• WHAT IS NEEDED
Go through the data below and copy each line where the word "para" occurs.
━━━━━ SUPPLIED INFORMATION
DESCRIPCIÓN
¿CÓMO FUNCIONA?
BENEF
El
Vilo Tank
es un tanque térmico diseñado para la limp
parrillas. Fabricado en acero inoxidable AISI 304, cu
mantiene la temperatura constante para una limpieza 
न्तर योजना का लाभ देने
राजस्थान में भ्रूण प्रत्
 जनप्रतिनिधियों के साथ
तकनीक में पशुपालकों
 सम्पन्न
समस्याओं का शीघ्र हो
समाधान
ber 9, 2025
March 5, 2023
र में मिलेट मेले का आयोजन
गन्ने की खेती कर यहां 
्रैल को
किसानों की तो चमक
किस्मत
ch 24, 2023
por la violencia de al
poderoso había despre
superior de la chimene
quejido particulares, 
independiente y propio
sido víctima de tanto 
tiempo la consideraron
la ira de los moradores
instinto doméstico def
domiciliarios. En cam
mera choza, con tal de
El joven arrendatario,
━━━━━━━━━━
━━━━━ SUPPLIED INFORMATION
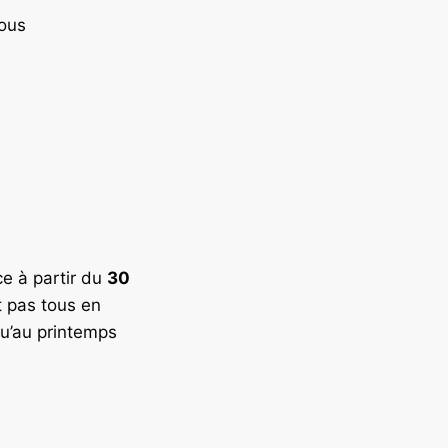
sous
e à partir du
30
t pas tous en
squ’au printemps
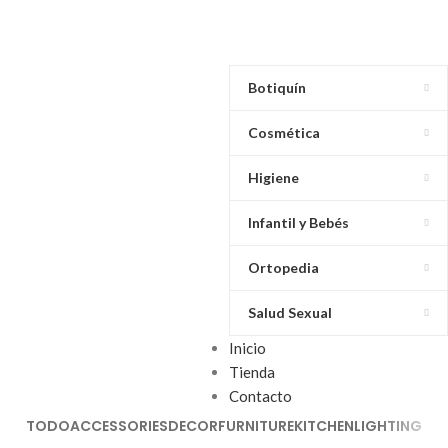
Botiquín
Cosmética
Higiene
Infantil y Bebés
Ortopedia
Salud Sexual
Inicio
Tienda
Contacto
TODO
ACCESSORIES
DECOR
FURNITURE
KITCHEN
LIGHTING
━━━━━━━━━━
• ANSWER BOX
es un tanque térmico diseñado para la limp
mantiene la temperatura constante para una limpieza 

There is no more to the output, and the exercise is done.